YO-FLO: A proof-of-concept in using advanced vision models as a YOLO alternative.

Project description

YOFLO-CLI

YOFLO-CLI is a command-line interface for the YO-FLO package, providing advanced object detection and binary inference capabilities using the Florence-2 vision-language model in real-time. This tool leverages state-of-the-art vision models to perform tasks such as object detection and binary inference based on referring expression comprehension.

Features

  • Object Detection: Identify and classify objects within a video feed. You can specify class names or display all detections if no class names are provided.
  • Binary Inference: Answer yes/no questions based on the visual input.
  • Inference Rate Calculation: Measure the rate of inferences per second.
  • Real-time Processing: Process video feeds from a webcam in real-time.
  • Screenshot on Detection: Automatically capture and save a screenshot when a target object is detected.
  • Logging Alerts: Log detection alerts to a file.
  • Headless Mode: Run the tool without displaying the video feed, suitable for server environments.
  • Pretty Print: Enable formatted output of detections for better readability.
  • Model Download: Option to download the Florence-2 model directly from the Hugging Face Hub.

Model Information

This tool uses Microsoft's Florence-2, a powerful vision-language model designed to understand and generate detailed descriptions of visual inputs. Florence-2 combines advanced image processing with natural language understanding, making it ideal for complex tasks that require both visual and textual analysis.

Installation

From Source

  1. Clone the repository:

    git clone https://github.com/CharlesCNorton/yoflo-cli.git
    cd yoflo-cli
    
  2. Install the package:

    pip install .
    

From PyPI

You can also install YOFLO-CLI directly from PyPI:

pip install yoflo

Usage

Run the script with the desired arguments. Below are the available flags and their descriptions:

Flags

  • -mp, --model_path: Path to the pre-trained model directory. Specify the directory where the Florence-2 model is located. This flag is mandatory if the model is not being downloaded.

  • -od, --object_detection: Enable object detection. Optionally, you can specify class names to detect (e.g., 'cat', 'dog'). If no class names are provided, all detections will be displayed.

  • -ph, --phrase: Enable binary inference with a yes/no question based on the visual input. For example, "Is the person smiling?". This flag initiates the expression comprehension feature of the tool.

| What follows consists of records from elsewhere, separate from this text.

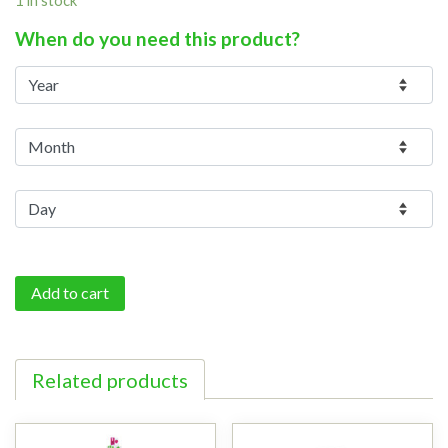
When do you need this product?
Add to cart
Related products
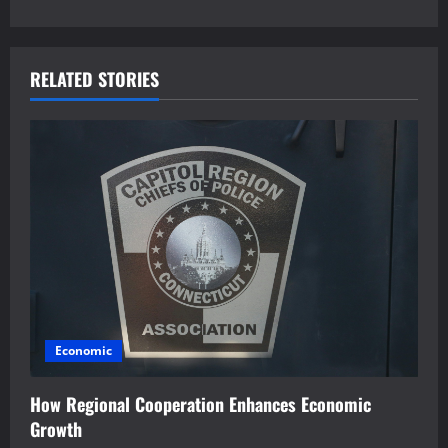
t
n
a
RELATED STORIES
v
i
g
a
t
i
Economic
o
How Regional Cooperation Enhances Economic
n
Growth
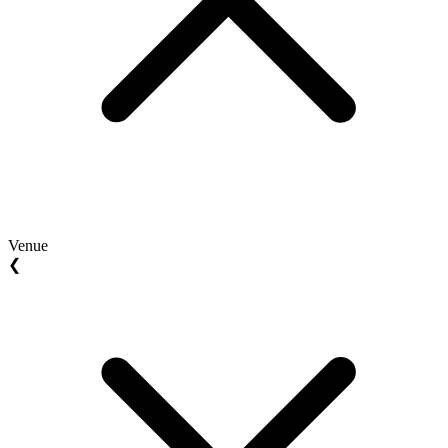
Venue
❮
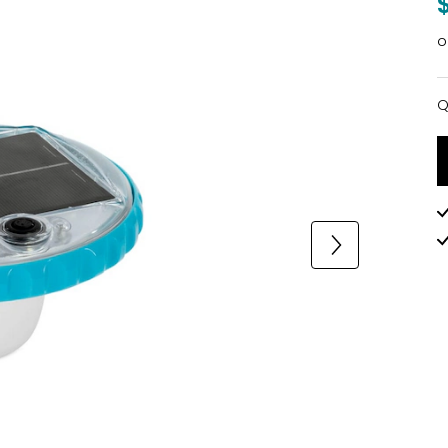
o
Q
Q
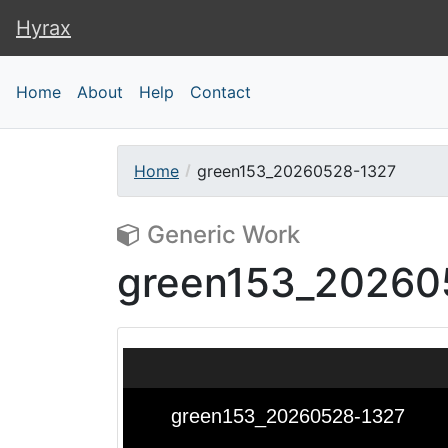
Hyrax
Hyrax
Home
About
Help
Contact
Home
green153_20260528-1327
Generic Work
green153_20260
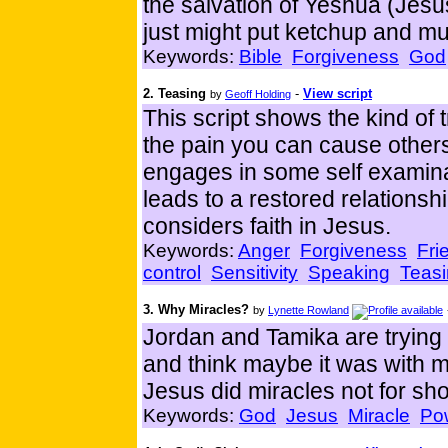
the salvation of Yeshua (Jesus
just might put ketchup and mu
Keywords:
Bible
Forgiveness
God
2. Teasing
-
View script
by
Geoff Holding
This script shows the kind of 
the pain you can cause others 
engages in some self examina
leads to a restored relationsh
considers faith in Jesus.
Keywords:
Anger
Forgiveness
Fri
control
Sensitivity
Speaking
Teas
3. Why Miracles?
by
Lynette Rowland
Jordan and Tamika are trying 
and think maybe it was with m
Jesus did miracles not for sh
Keywords:
God
Jesus
Miracle
Po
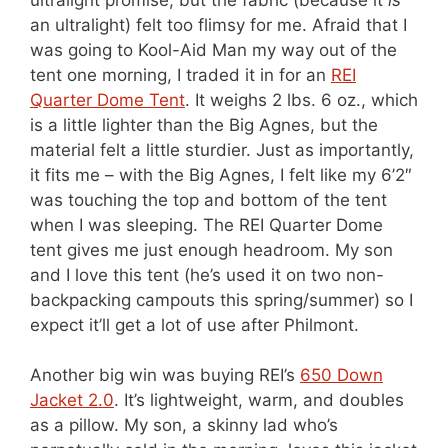
an ultralight) felt too flimsy for me. Afraid that I
was going to Kool-Aid Man my way out of the
tent one morning, I traded it in for an
REI
Quarter Dome Tent
. It weighs 2 lbs. 6 oz., which
is a little lighter than the Big Agnes, but the
material felt a little sturdier. Just as importantly,
it fits me – with the Big Agnes, I felt like my 6’2″
was touching the top and bottom of the tent
when I was sleeping. The REI Quarter Dome
tent gives me just enough headroom. My son
and I love this tent (he’s used it on two non-
backpacking campouts this spring/summer) so I
expect it’ll get a lot of use after Philmont.
Another big win was buying REI’s
650 Down
Jacket 2.0
. It’s lightweight, warm, and doubles
as a pillow. My son, a skinny lad who’s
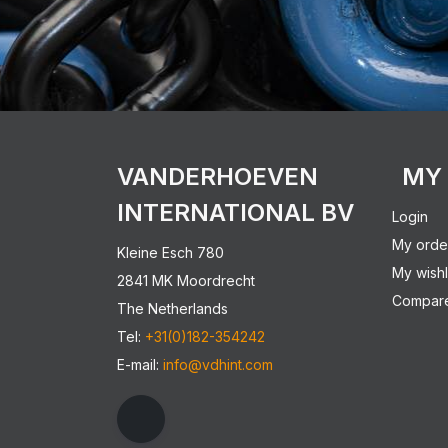
VANDERHOEVEN
MY
INTERNATIONAL BV
Login
My orde
Kleine Esch 780
My wishl
2841 MK Moordrecht
Compare
The Netherlands
Tel:
+31(0)182-354242
E-mail:
info@vdhint.com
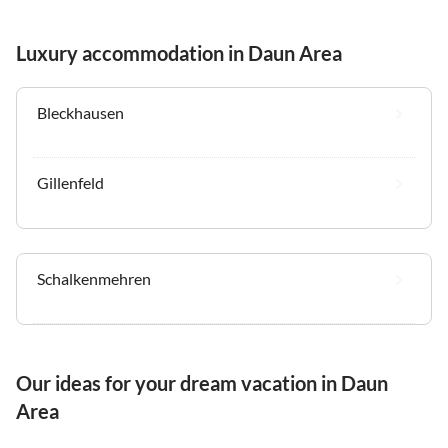
Luxury accommodation in Daun Area
Bleckhausen
Gillenfeld
Schalkenmehren
Our ideas for your dream vacation in Daun
Area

  • -hl, --headless: Run in headless mode without displaying the video feed. This mode is useful for server environments or situations where a display is not available or necessary.

  • -ss, --screenshot: Enable screenshot on detection. When a target object is detected, a screenshot will be automatically captured and saved with a timestamped filename.

  • -lf, --log_to_file: Enable logging alerts to a file. Detection alerts will be logged to a file named alerts.log, creating a persistent record of detection events.

  • -is, --display_inference_speed: Display inference speed. This flag logs the rate of inferences per second, providing insight into the performance of the detection process.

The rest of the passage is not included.